You should move this out of the #ifdef/#else and remove the #else part 
below, it should work as masked_user_access_begin(src) is defined in 
both cases.

>   #else
>    #define can_do_masked_user_access() 0
>    #define masked_user_access_begin(src) NULL
> + #define masked_user_read_access_begin(src) NULL
> + #define masked_user_write_access_begin(src) NULL
>    #define mask_user_address(src) (src)
>   #endif
>   
> @@ -633,6 +642,189 @@ static inline void user_access_restore(u
>   #define user_read_access_end user_access_end
>   #endif
>   
> +/* Define RW variant so the below _mode macro expansion works */
> +#define masked_user_rw_access_begin(u)	masked_user_access_begin(u)
> +#define user_rw_access_begin(u, s)	user_access_begin(u, s)
> +#define user_rw_access_end()		user_access_end()
> +
> +/* Scoped user access */
> +#define USER_ACCESS_GUARD(_mode)				\
> +static __always_inline void __user *				\
> +class_user_##_mode##_begin(void __user *ptr)			\
> +{								\
> +	return ptr;						\
> +}								\
> +								\
> +static __always_inline void					\
> +class_user_##_mode##_end(void __user *ptr)			\
> +{								\
> +	user_##_mode##_access_end();				\
> +}								\
> +								\
> +DEFINE_CLASS(user_ ##_mode## _access, void __user *,		\
> +	     class_user_##_mode##_end(_T),			\
> +	     class_user_##_mode##_begin(ptr), void __user *ptr)	\
> +								\
> +static __always_inline class_user_##_mode##_access_t		\
> +class_user_##_mode##_access_ptr(void __user *scope)		\
> +{								\
> +	return scope;						\
> +}
> +
> +USER_ACCESS_GUARD(read)
> +USER_ACCESS_GUARD(write)
> +USER_ACCESS_GUARD(rw)
> +#undef USER_ACCESS_GUARD
> +
> +/**
> + * __scoped_user_access_begin - Start a scoped user access
> + * @mode:	The mode of the access class (read, write, rw)

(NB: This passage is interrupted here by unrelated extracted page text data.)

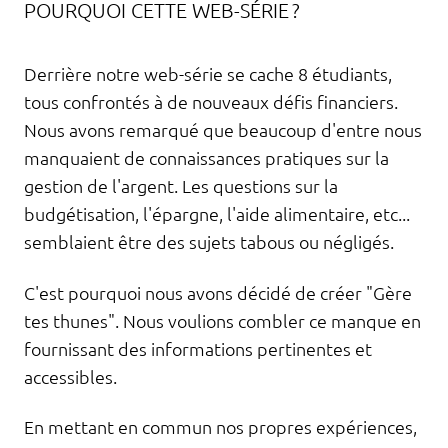
POURQUOI CETTE WEB-SÉRIE ?
Derrière notre web-série se cache 8 étudiants,
tous confrontés à de nouveaux défis financiers.
Nous avons remarqué que beaucoup d'entre nous
manquaient de connaissances pratiques sur la
gestion de l'argent. Les questions sur la
budgétisation, l'épargne, l'aide alimentaire, etc...
semblaient être des sujets tabous ou négligés.
C'est pourquoi nous avons décidé de créer "Gère
tes thunes". Nous voulions combler ce manque en
fournissant des informations pertinentes et
accessibles.
En mettant en commun nos propres expériences,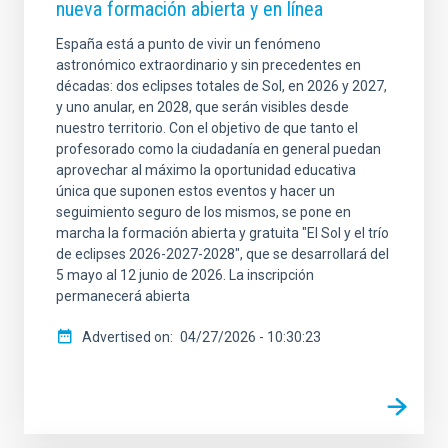
nueva formación abierta y en línea
España está a punto de vivir un fenómeno
astronómico extraordinario y sin precedentes en
décadas: dos eclipses totales de Sol, en 2026 y 2027,
y uno anular, en 2028, que serán visibles desde
nuestro territorio. Con el objetivo de que tanto el
profesorado como la ciudadanía en general puedan
aprovechar al máximo la oportunidad educativa
única que suponen estos eventos y hacer un
seguimiento seguro de los mismos, se pone en
marcha la formación abierta y gratuita "El Sol y el trío
de eclipses 2026-2027-2028", que se desarrollará del
5 mayo al 12 junio de 2026. La inscripción
permanecerá abierta
Advertised on
04/27/2026 - 10:30:23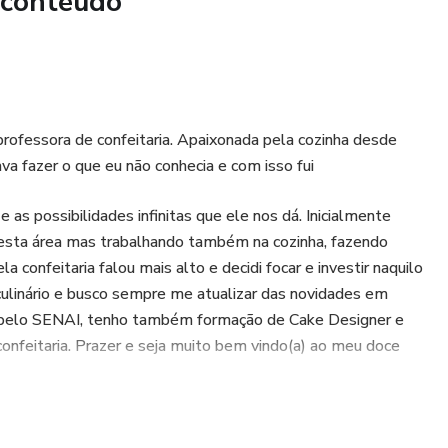
 conteúdo
 professora de confeitaria. Apaixonada pela cozinha desde
va fazer o que eu não conhecia e com isso fui
as possibilidades infinitas que ele nos dá. Inicialmente
nesta área mas trabalhando também na cozinha, fazendo
 confeitaria falou mais alto e decidi focar e investir naquilo
culinário e busco sempre me atualizar das novidades em
a pelo SENAI, tenho também formação de Cake Designer e
 confeitaria. Prazer e seja muito bem vindo(a) ao meu doce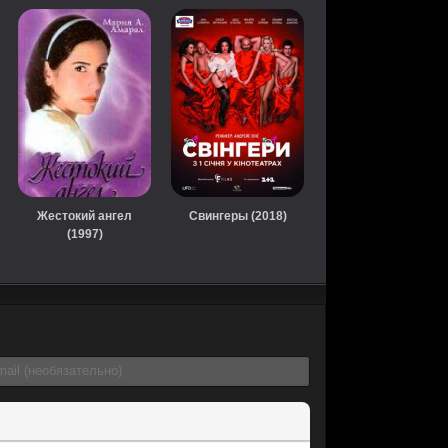
Жестокий ангел
Свингеры (2018)
(1997)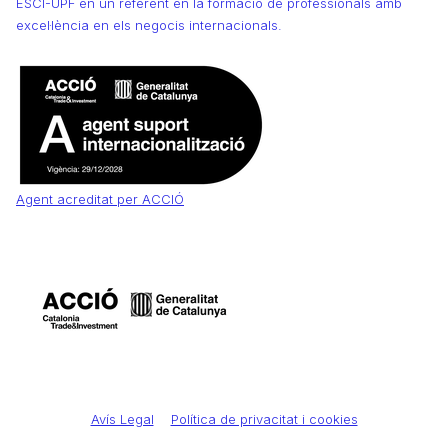
ESCI-UPF en un referent en la formació de professionals amb
excel·lència en els negocis internacionals.
Agent acreditat per ACCIÓ
Avís Legal
Política de privacitat i cookies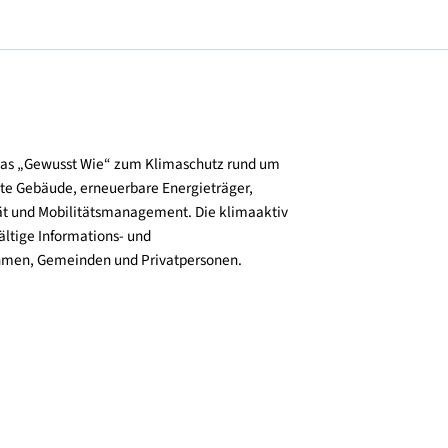
und verbreitet das „Gewusst Wie“ zum Klimaschutz rund um
zienz, klimafitte Gebäude, erneuerbare Energieträger,
ktive Mobilität und Mobilitätsmanagement. Die klimaaktiv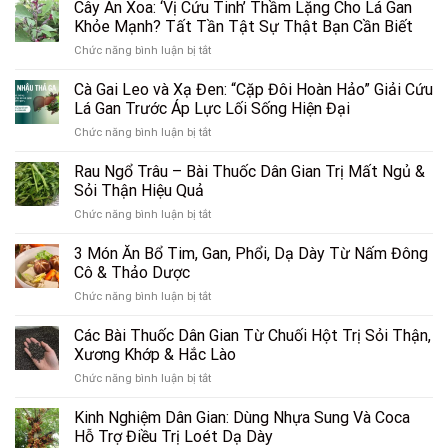
Xạ
Cây An Xoa: ‘Vị Cứu Tinh’ Thầm Lặng Cho Lá Gan
Đen:
Khỏe Mạnh? Tất Tần Tật Sự Thật Bạn Cần Biết
Công
ở
Chức năng bình luận bị tắt
Dụng,
Cây
Cách
An
Cà Gai Leo và Xạ Đen: “Cặp Đôi Hoàn Hảo” Giải Cứu
Dùng
Xoa:
và
Lá Gan Trước Áp Lực Lối Sống Hiện Đại
‘Vị
Liều
ở
Chức năng bình luận bị tắt
Cứu
Lượng
Cà
Tinh’
Chuẩn
Gai
Rau Ngổ Trâu – Bài Thuốc Dân Gian Trị Mất Ngủ &
Thầm
Đông
Leo
Lặng
Sỏi Thận Hiệu Quả
Y
và
Cho
ở
Chức năng bình luận bị tắt
Xạ
Lá
Rau
Đen:
Gan
Ngổ
3 Món Ăn Bổ Tim, Gan, Phổi, Dạ Dày Từ Nấm Đông
“Cặp
Khỏe
Trâu
Đôi
Cô & Thảo Dược
Mạnh?
–
Hoàn
Tất
ở
Chức năng bình luận bị tắt
Bài
Hảo”
Tần
3
Thuốc
Giải
Tật
Món
Các Bài Thuốc Dân Gian Từ Chuối Hột Trị Sỏi Thận,
Dân
Cứu
Sự
Ăn
Gian
Xương Khớp & Hắc Lào
Lá
Thật
Bổ
Trị
Gan
Bạn
ở
Chức năng bình luận bị tắt
Tim,
Mất
Trước
Cần
Các
Gan,
Ngủ
Áp
Biết
Bài
Kinh Nghiệm Dân Gian: Dùng Nhựa Sung Và Coca
Phổi,
&
Lực
Thuốc
Dạ
Hỗ Trợ Điều Trị Loét Dạ Dày
Sỏi
Lối
Dân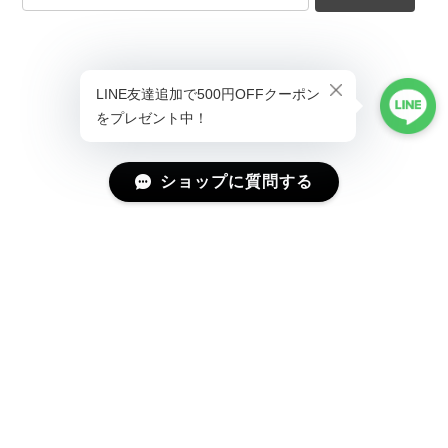
ショップに質問する
プライバシーポリシー
特定商取引法に基づく表記
会員規約
©Magniraff(マニラフ) ユニーク&モード系ファッション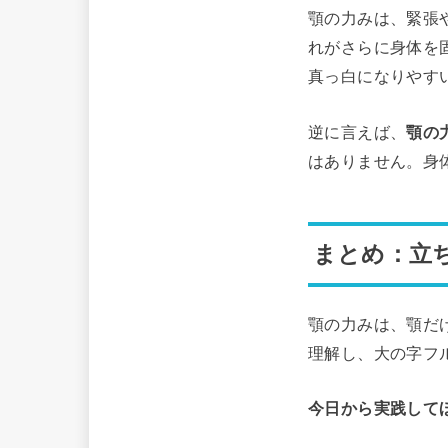
顎の力みは、緊張
れがさらに身体を
真っ白になりやす
逆に言えば、
顎の
はありません。身
まとめ：立
顎の力みは、顎だ
理解し、大の字フ
今日から実践して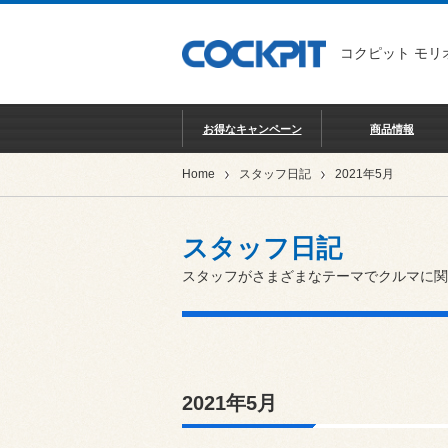
コクピット モリ
お得なキャンペーン
商品情報
Home
スタッフ日記
2021年5月
スタッフ日記
スタッフがさまざまなテーマでクルマに関
2021年5月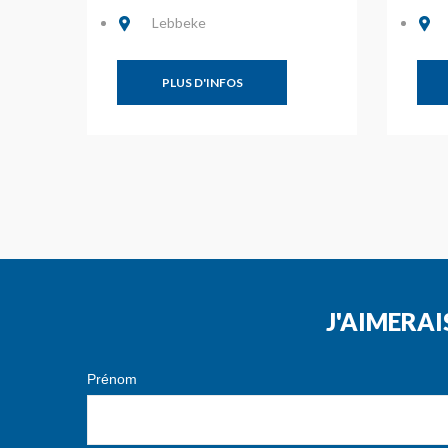
Lebbeke
PLUS D'INFOS
J'AIMERAI
Prénom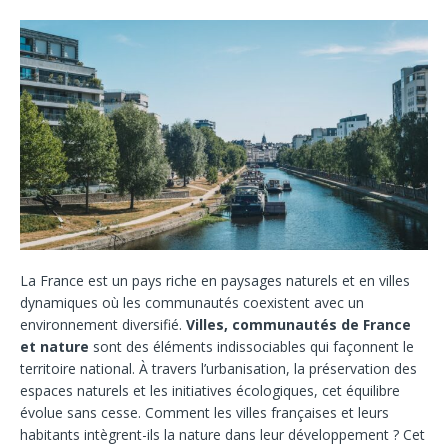
La France est un pays riche en paysages naturels et en villes
dynamiques où les communautés coexistent avec un
environnement diversifié.
Villes, communautés de France
et nature
sont des éléments indissociables qui façonnent le
territoire national. À travers l’urbanisation, la préservation des
espaces naturels et les initiatives écologiques, cet équilibre
évolue sans cesse. Comment les villes françaises et leurs
habitants intègrent-ils la nature dans leur développement ? Cet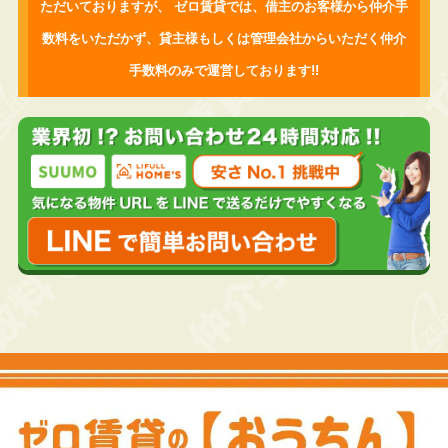
ただいておりますが、
ゼロ賃貸では、借主のお客様から仲介手
数料をいただかず、
貸主様もしくは管理会社からいただく仲介
手数料のみで運営しております!!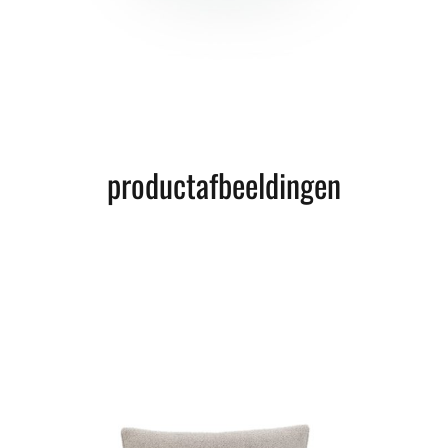
productafbeeldingen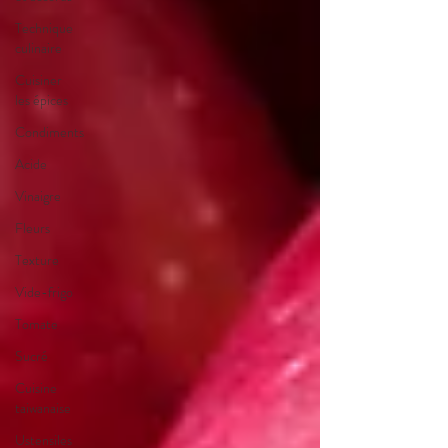
Technique
culinaire
Cuisiner
les épices
Condiments
Acide
Vinaigre
Fleurs
Texture
Vide-frigo
Tomate
Sucré
Cuisine
taiwanaise
Ustensiles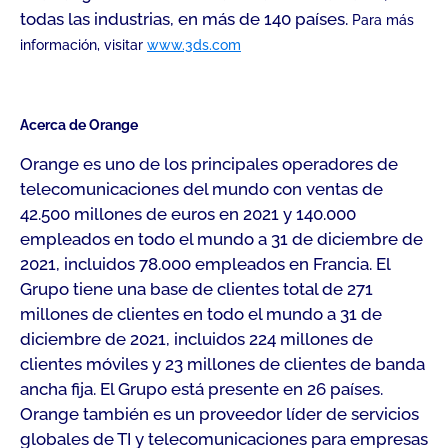
todas las industrias, en más de 140 países.
Para más
información, visitar
www.3ds.com
Acerca de Orange
Orange es uno de los principales operadores de
telecomunicaciones del mundo con ventas de
42.500 millones de euros en 2021 y 140.000
empleados en todo el mundo a 31 de diciembre de
2021, incluidos 78.000 empleados en Francia. El
Grupo tiene una base de clientes total de 271
millones de clientes en todo el mundo a 31 de
diciembre de 2021, incluidos 224 millones de
clientes móviles y 23 millones de clientes de banda
ancha fija. El Grupo está presente en 26 países.
Orange también es un proveedor líder de servicios
globales de TI y telecomunicaciones para empresas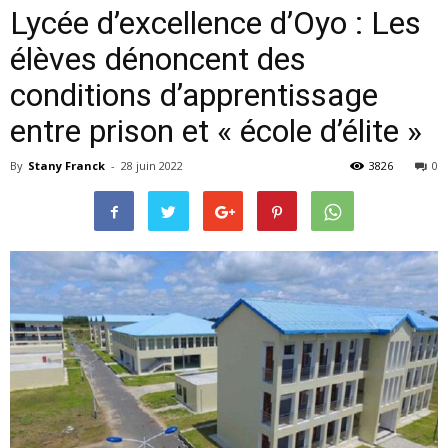
Lycée d’excellence d’Oyo : Les
élèves dénoncent des
conditions d’apprentissage
entre prison et « école d’élite »
By
Stany Franck
-
28 juin 2022
3826
0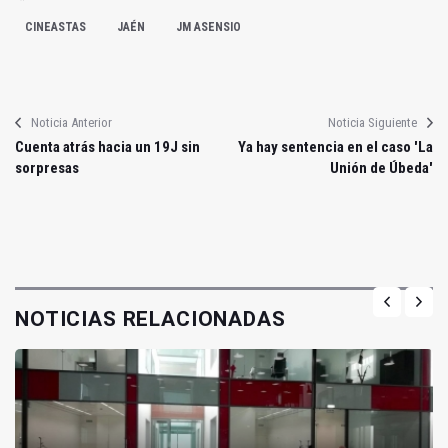
CINEASTAS
JAÉN
JM ASENSIO
Noticia Anterior
Noticia Siguiente
Cuenta atrás hacia un 19J sin
Ya hay sentencia en el caso 'La
sorpresas
Unión de Úbeda'
NOTICIAS RELACIONADAS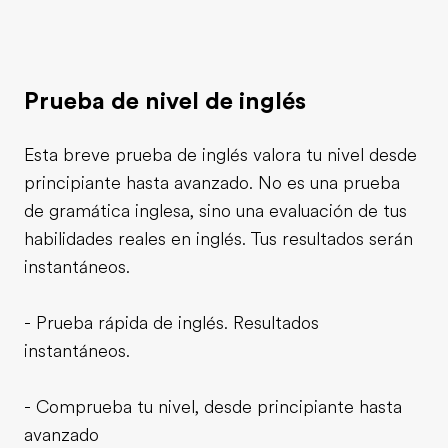
Prueba de nivel de inglés
Esta breve prueba de inglés valora tu nivel desde
principiante hasta avanzado. No es una prueba
de gramática inglesa, sino una evaluación de tus
habilidades reales en inglés. Tus resultados serán
instantáneos.
- Prueba rápida de inglés. Resultados
instantáneos.
- Comprueba tu nivel, desde principiante hasta
avanzado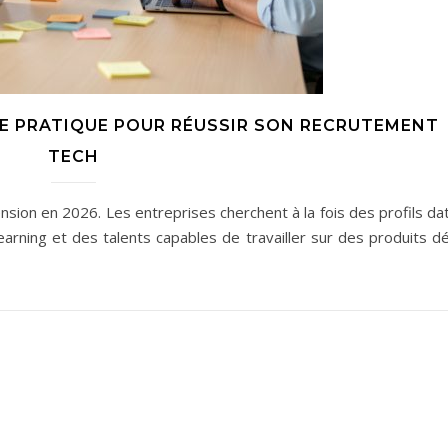
IDE PRATIQUE POUR RÉUSSIR SON RECRUTEMENT
TECH
ion en 2026. Les entreprises cherchent à la fois des profils dat
earning et des talents capables de travailler sur des produits d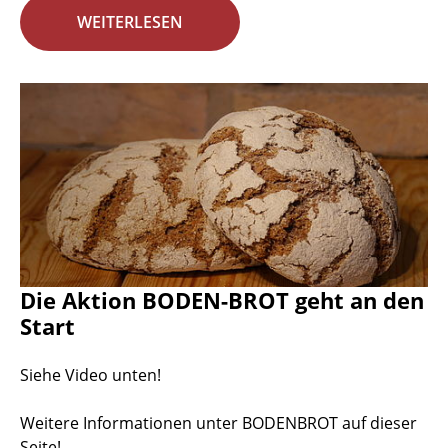
WEITERLESEN
Die Aktion BODEN-BROT geht an den
Start
Siehe Video unten!
Weitere Informationen unter BODENBROT auf dieser
Seite!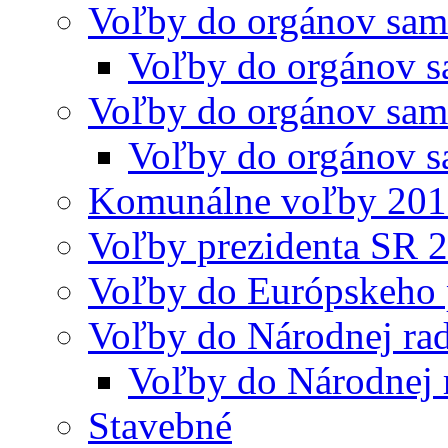
Voľby do orgánov sam
Voľby do orgánov s
Voľby do orgánov sam
Voľby do orgánov s
Komunálne voľby 20
Voľby prezidenta SR 
Voľby do Európskeho 
Voľby do Národnej rad
Voľby do Národnej 
Stavebné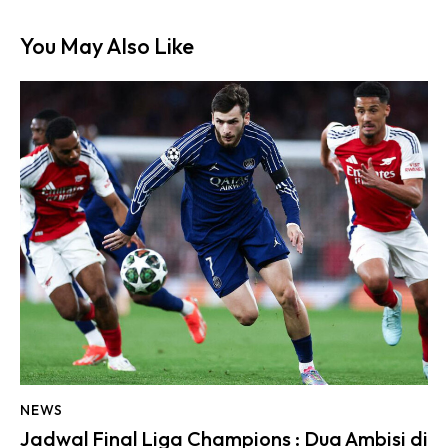
You May Also Like
NEWS
Jadwal Final Liga Champions : Dua Ambisi di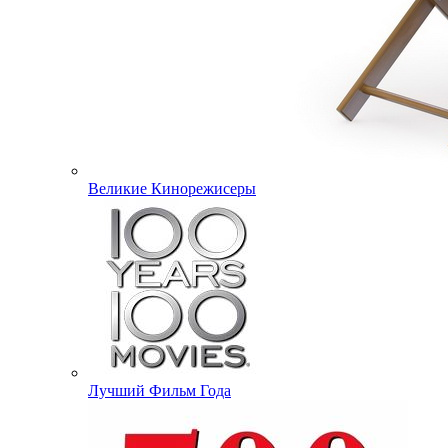
Великие Кинорежисеры
Лучший Фильм Года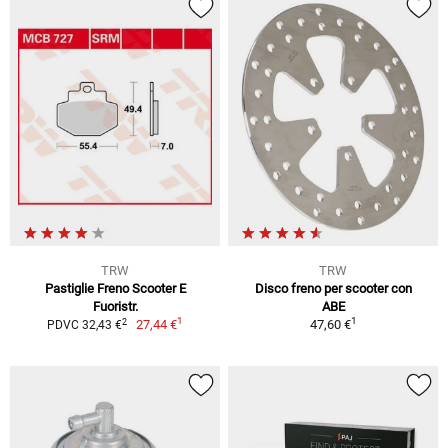
TRW
TRW
Pastiglie Freno Scooter E
Disco freno per scooter con
Fuoristr.
ABE
1
1
2
27,44 €
47,60 €
PDVC 32,43 €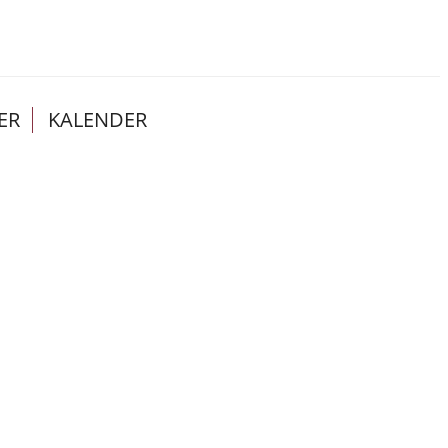
ER
KALENDER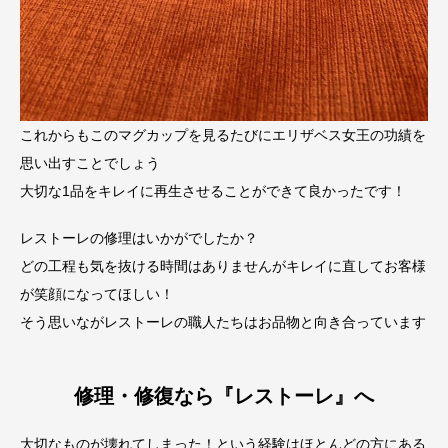
これからもこのマグカップを見るたびにエリザベス女王の功績を
思い出すことでしょう
大切な1品をキレイに再生させることができて良かったです！
レストーレの修理はいかがでしたか？
どの工程も気を抜ける時間はありませんがキレイに直してお客様
が笑顔になってほしい！
そう思いながレストーレの職人たちはお品物と向き合っています
修理・修復なら『レストーレ』へ
大切なものが壊れてしまった！という経験はほとんどの方にある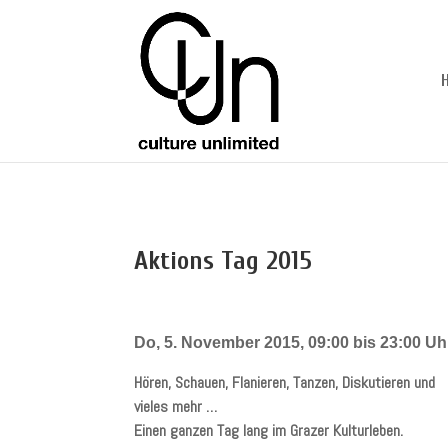
Aktions Tag 2015
Do, 5. November 2015, 09:00 bis 23:00 Uh
Hören, Schauen, Flanieren, Tanzen, Diskutieren und
vieles mehr …
Einen ganzen Tag lang im Grazer Kulturleben.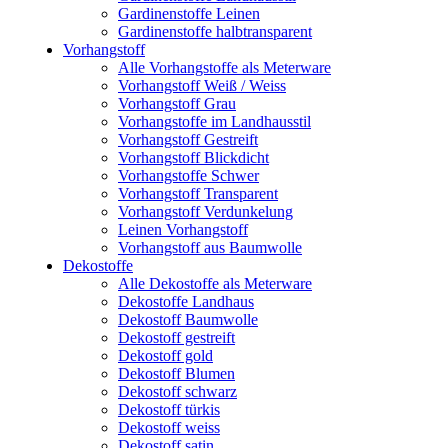
Gardinenstoffe Leinen
Gardinenstoffe halbtransparent
Vorhangstoff
Alle Vorhangstoffe als Meterware
Vorhangstoff Weiß / Weiss
Vorhangstoff Grau
Vorhangstoffe im Landhausstil
Vorhangstoff Gestreift
Vorhangstoff Blickdicht
Vorhangstoffe Schwer
Vorhangstoff Transparent
Vorhangstoff Verdunkelung
Leinen Vorhangstoff
Vorhangstoff aus Baumwolle
Dekostoffe
Alle Dekostoffe als Meterware
Dekostoffe Landhaus
Dekostoff Baumwolle
Dekostoff gestreift
Dekostoff gold
Dekostoff Blumen
Dekostoff schwarz
Dekostoff türkis
Dekostoff weiss
Dekostoff satin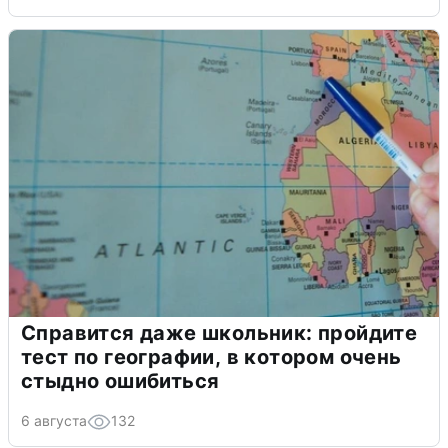
Справится даже школьник: пройдите
тест по географии, в котором очень
стыдно ошибиться
6 августа
132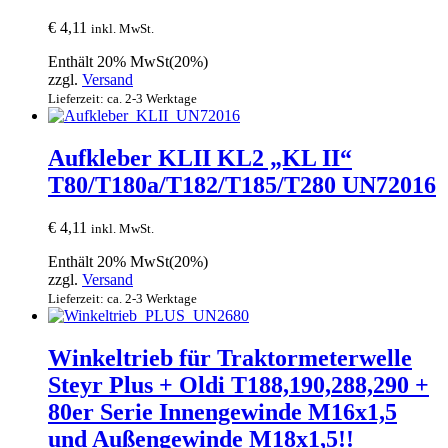
€
4,11
inkl. MwSt.
Enthält 20% MwSt(20%)
zzgl.
Versand
Lieferzeit: ca. 2-3 Werktage
Aufkleber KLII KL2 „KL II“
T80/T180a/T182/T185/T280 UN72016
€
4,11
inkl. MwSt.
Enthält 20% MwSt(20%)
zzgl.
Versand
Lieferzeit: ca. 2-3 Werktage
Winkeltrieb für Traktormeterwelle
Steyr Plus + Oldi T188,190,288,290 +
80er Serie Innengewinde M16x1,5
und Außengewinde M18x1,5!!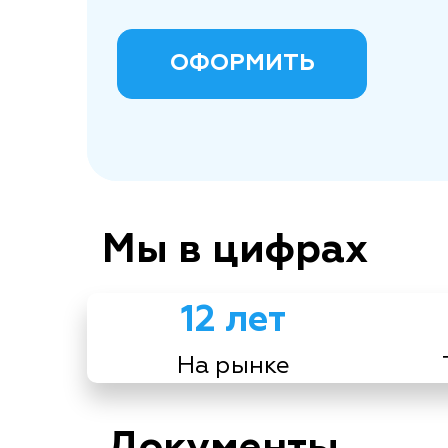
ОФОРМИТЬ
Мы в цифрах
12 лет
На рынке
Документы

> + * @uptr:	The pointer to access user space memory
> + * @size:	Size of the access
> + * @elbl:	Error label to goto when the access region is rejected
> + *
> + * Internal helper for __scoped_user_access(). Don't use directly
> + */
> +#define __scoped_user_access_begin(mode, uptr, size, elbl)		\
> +({									\
> +	typeof(uptr) __retptr;						\
> +									\
> +	if (can_do_masked_user_access()) {				\
> +		__retptr = masked_user_##mode##_access_begin(uptr);	\
> +	} else {							\
> +		__retptr = uptr;					\
> +		if (!user_##mode##_access_begin(uptr, size))		\
> +			goto elbl;					\
> +	}								\
> +	__retptr;							\
> +})
> +
> +/**
> + * __scoped_user_access - Open a scope for user access
> + * @mode:	The mode of the access class (read, write, rw)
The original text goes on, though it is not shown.